Staking is made possible through Ankr’s modified proof-of-work (PoW) consensus algorithm called proof of useful work (PoUW). Unlike bitcoin’s PoW algorithm that requires miners to generate increasingly difficult hashes to discover new blocks, Ankr’s PoUW uses computing power to execute useful computations for the network. Miners receive this “useful work” from useful work providers. Useful work providers send computations they need to be solved, which are then attached to the block of transactions the miner is verifying. Because the computations sent by the provider could be anything, this enables Ankr to work with almost all on-chain computation while simultaneously reducing the energy costs of traditional PoW.
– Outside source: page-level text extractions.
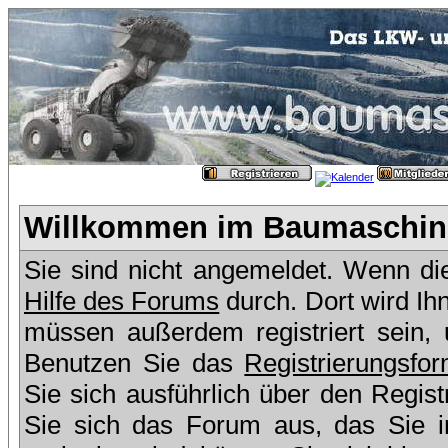
Willkommen im Baumaschine
Sie sind nicht angemeldet. Wenn dies
Hilfe des Forums
durch. Dort wird Ih
müssen außerdem registriert sein,
Benutzen Sie das
Registrierungsfor
Sie sich ausführlich über den Regis
Sie sich das Forum aus, das Sie in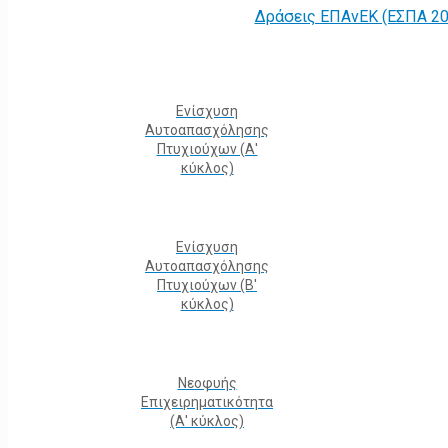
Δράσεις ΕΠΑνΕΚ (ΕΣΠΑ 20
Ενίσχυση
Αυτοαπασχόλησης
Πτυχιούχων (Α'
κύκλος)
Ενίσχυση
Αυτοαπασχόλησης
Πτυχιούχων (Β'
κύκλος)
Νεοφυής
Επιχειρηματικότητα
(Α' κύκλος)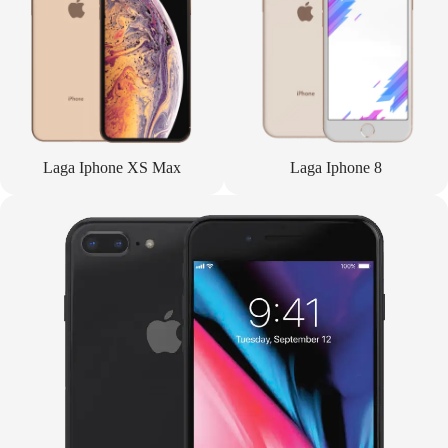
Laga Iphone XS Max
Laga Iphone 8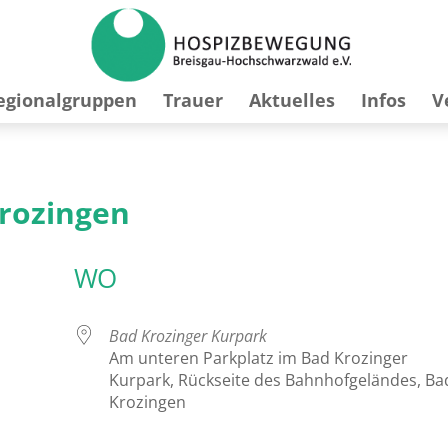
egionalgruppen
Trauer
Aktuelles
Infos
V
Krozingen
WO
Bad Krozinger Kurpark
Am unteren Parkplatz im Bad Krozinger
Kurpark, Rückseite des Bahnhofgeländes, Ba
Krozingen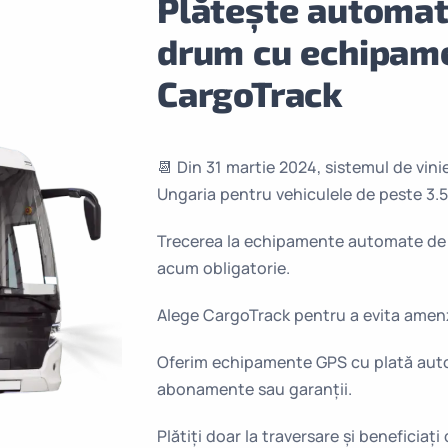
Plătește automat
drum cu echipam
CargoTrack
📆 Din 31 martie 2024, sistemul de vinie
Ungaria pentru vehiculele de peste 3.5
Trecerea la echipamente automate de 
acum obligatorie.
Alege CargoTrack pentru a evita amenz
Oferim echipamente GPS cu plată auto
abonamente sau garanții.
Plătiți doar la traversare și beneficiați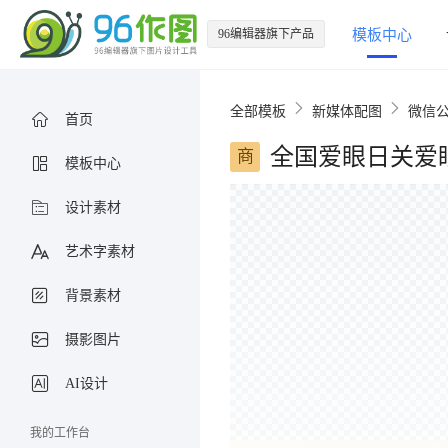
96编辑器旗下产品
模板中心
全部模板
新媒体配图
微信
首页
全国爱眼日关爱
商
模板中心
设计素材
艺术字素材
背景素材
摄影图片
AI设计
我的工作台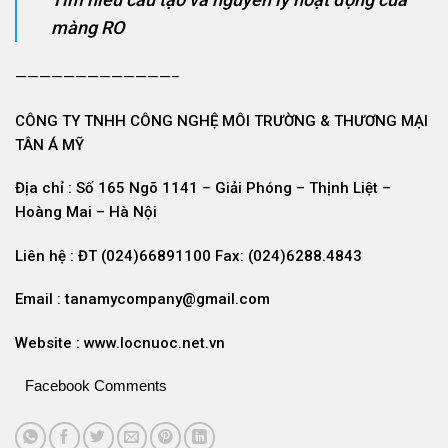
màng RO
—————————————–
CÔNG TY TNHH CÔNG NGHỆ MÔI TRƯỜNG & THƯƠNG MẠI
TÂN Á MỸ
Địa chỉ : Số 165 Ngõ 1141 – Giải Phóng – Thịnh Liệt –
Hoàng Mai – Hà Nội
Liên hệ : ĐT (024)66891100 Fax: (024)6288.4843
Email : tanamycompany@gmail.com
Website : www.locnuoc.net.vn
Facebook Comments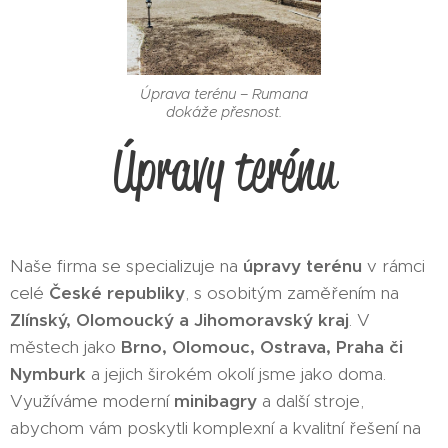
Úprava terénu – Rumana
dokáže přesnost.
Úpravy terénu
Naše firma se specializuje na
úpravy terénu
v rámci
celé
České republiky
, s osobitým zaměřením na
Zlínský, Olomoucký a Jihomoravský kraj
. V
městech jako
Brno, Olomouc, Ostrava, Praha či
Nymburk
a jejich širokém okolí jsme jako doma.
Využíváme moderní
minibagry
a další stroje,
abychom vám poskytli komplexní a kvalitní řešení na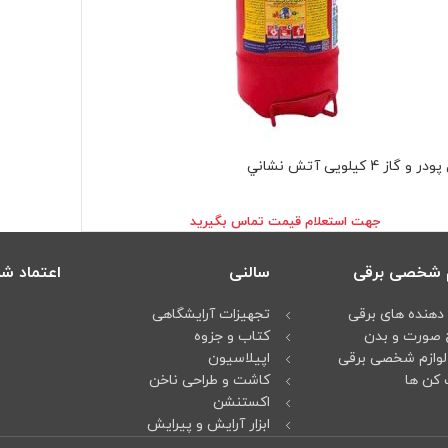
گاز 4 كيلويی آتش نشاني
جهت استعلام قيمت تماس بگيريد
م شخصی برقی
سالنی
اعتماد شم
دهنده های برقی
تجهیزات آرایشگاهی
 صورت و بدن
کتاب و جزوه
لوازم شخصی برقی
اپیلاسیون
کن ها
کاشت و طراحی ناخن
اکستنشن
ابزار آرایش و پیرایش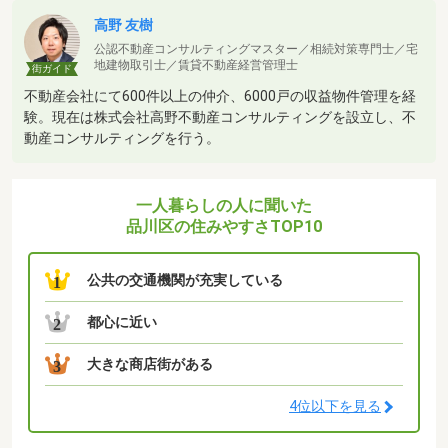
高野 友樹
公認不動産コンサルティングマスター／相続対策専門士／宅
地建物取引士／賃貸不動産経営管理士
街ガイド
不動産会社にて600件以上の仲介、6000戸の収益物件管理を経
験。現在は株式会社高野不動産コンサルティングを設立し、不
動産コンサルティングを行う。
一人暮らしの人に聞いた
品川区の住みやすさTOP10
公共の交通機関が充実している
1
都心に近い
2
大きな商店街がある
3
4位以下を見る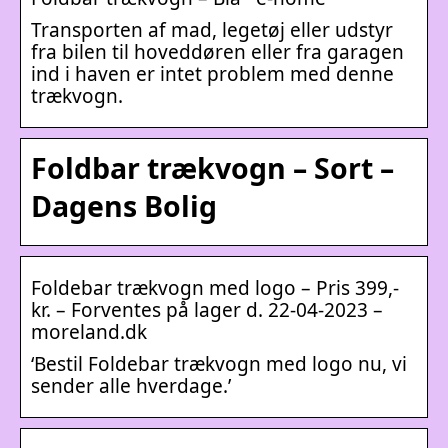
Transporten af mad, legetøj eller udstyr
fra bilen til hoveddøren eller fra garagen
ind i haven er intet problem med denne
trækvogn.
Foldbar trækvogn – Sort –
Dagens Bolig
Foldebar trækvogn med logo – Pris 399,-
kr. – Forventes på lager d. 22-04-2023 –
moreland.dk
‘Bestil Foldebar trækvogn med logo nu, vi
sender alle hverdage.’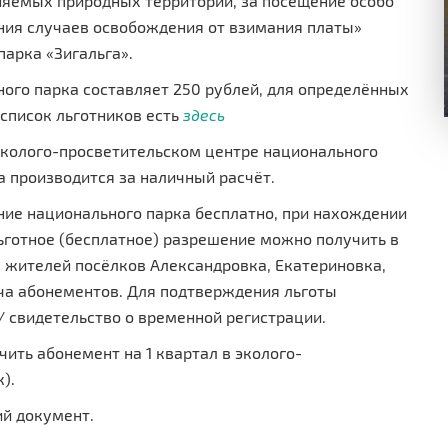
няемых природных территорий, за посещение особо
ния случаев освобождения от взимания платы»
арка «Зигальга».
ого парка составляет 250 рублей, для определённых
 список льготников есть
здесь
эколого-просветительском центре национального
а производится за наличный расчёт.
ие национального парка бесплатно, при нахождении
ьготное (бесплатное) разрешение можно получить в
я жителей посёлков Александровка, Екатериновка,
ча абонементов. Для подтверждения льготы
/ свидетельство о временной регистрации.
ить абонемент на 1 квартал в эколого-
).
й документ.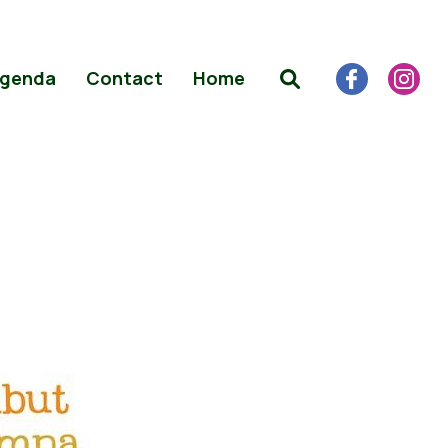
genda
Contact
Home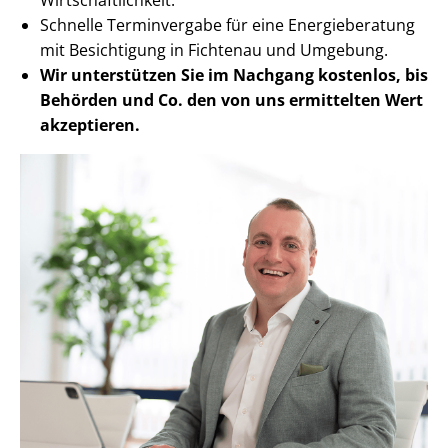
Schnelle Terminvergabe für eine Energieberatung
mit Besichtigung in Fichtenau und Umgebung.
Wir unterstützen Sie im Nachgang
kostenlos, bis
Behörden
und Co. den von uns ermittelten
Wert
akzeptieren
.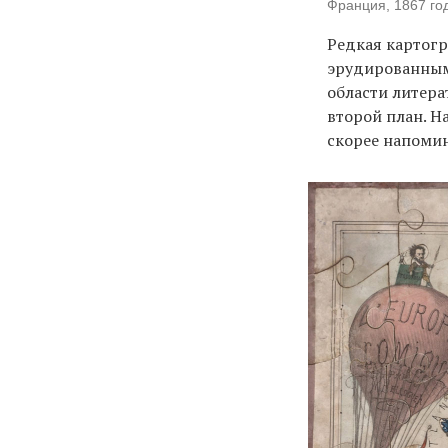
Франция, 1867 го
Редкая картогр
эрудированным 
области литера
второй план. Н
скорее напомин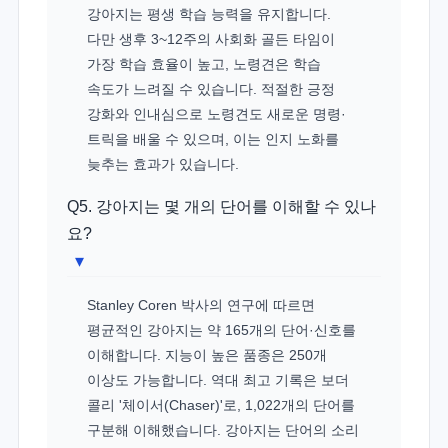
강아지는 평생 학습 능력을 유지합니다.
다만 생후 3~12주의 사회화 골든 타임이
가장 학습 효율이 높고, 노령견은 학습
속도가 느려질 수 있습니다. 적절한 긍정
강화와 인내심으로 노령견도 새로운 명령·
트릭을 배울 수 있으며, 이는 인지 노화를
늦추는 효과가 있습니다.
Q5. 강아지는 몇 개의 단어를 이해할 수 있나
요?
▾
Stanley Coren 박사의 연구에 따르면
평균적인 강아지는 약 165개의 단어·신호를
이해합니다. 지능이 높은 품종은 250개
이상도 가능합니다. 역대 최고 기록은 보더
콜리 '체이서(Chaser)'로, 1,022개의 단어를
구분해 이해했습니다. 강아지는 단어의 소리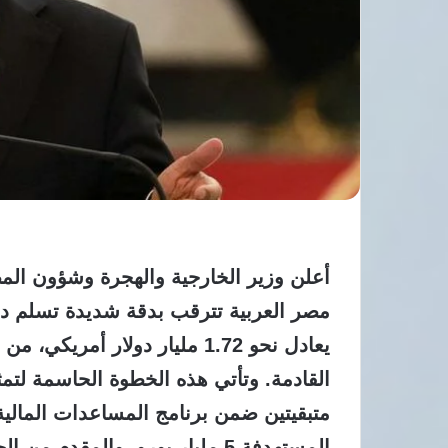
أعلن وزير الخارجية والهجرة وشؤون المص
يعادل نحو 1.72 مليار دولار أمري
القادمة. وتأتي هذه الخطوة الحاسمة لتم
متبقيتين ضمن برنامج المساعدات المالية ا
المستهدفة 5 مليار يورو، والمقد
Ankr is a multi-chain provider, meaning that it is blockchain agnostic. By its design outlined in the project’s white paper, Ankr offers a single platform that can interact with multiple blockchains without favoring any particular blockchain. This interoperable network makes it possible for cross-chain Web 3 development using the Ankr network. Ankr’s API service enables direct access to proof-of-stake networks within the Ankr network ecosystem, letting developers scale their dapps and gain access to more than 50 different DeFi protocols and blockchains.

Key events and management

Ankr Network was co-founded by Chandler Song and Ryan Fang in 2017 at the University of California, Berkeley. Before the project’s public token sale, Ankr held a private token sale, raising $15 million from the BlockVC, Link Capital, NGC Ventures, Pantera Capital and others. Following the public token sale, Ankr went live in 2019.

The Ankr network has been used by a variety of projects, including Acala, Arweave, Binance, Celo and Polygon. In its partnership with Celo, Ankr developed a public toolbox to let users create mobile-based dapps on Celo using the Ankr protocol. While many of the partnerships have been related to expanding its services, Ankr has also signed marketing and brand deals, including a multiyear partnership with the National Basketball Association’s Sacramento Kings in October 2021.

In December 2020, Ankr announced the launch of its Ankr staking product “Stkr,” which lets users stake Eth2 through its synthetic aETHc token in exchange for rewards. By offering the aETHc token, Ankr enabled users to hold and trade ETH rewards ahead of the launch of Ethereum 2.0. The aETHc token rewards soon led to decentralized exchange offerings of aETHc and new partnerships with Curve Finance, SushiSwap and Yearn Finance. Within the first month of Stkr, Akr rebranded the product to Ankr Staking in order to provide a clearer connection between Ankr and the staking protocol.

In addition to staking service, Ankr additionally moved to offer Web 3 development products at the end of 2020. Building on the suite of decentralized products offered by the project, Ankr launched an API service that lets dapps access a variety of different blockchains and cryptocurrencies without having to leave the Ankr ecosystem.